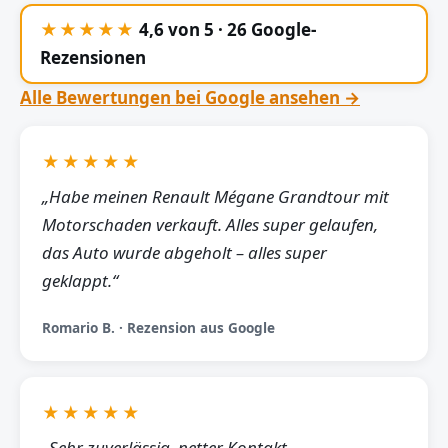
★★★★★
4,6 von 5 · 26 Google-
Rezensionen
Alle Bewertungen bei Google ansehen →
★★★★★
„Habe meinen Renault Mégane Grandtour mit
Motorschaden verkauft. Alles super gelaufen,
das Auto wurde abgeholt – alles super
geklappt.“
Romario B. · Rezension aus Google
★★★★★
„Sehr zuverlässig, netter Kontakt,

## Problem requirements
Because pictures are not wanted, give every entry above again exactly without them.

## Result of this task
★★★★★
4,6 von 5 · 26 Google-
Rezensionen
Alle Bewertungen bei Google ansehen →
★★★★★
„Habe meinen Renault Mégane Grandtour mit
Motorschaden verkauft. Alles super gelaufen,
das Auto wurde abgeholt – alles super
geklappt.“
Romario B. · Rezension aus Google
★★★★★
„Sehr zuverlässig, netter Kontakt,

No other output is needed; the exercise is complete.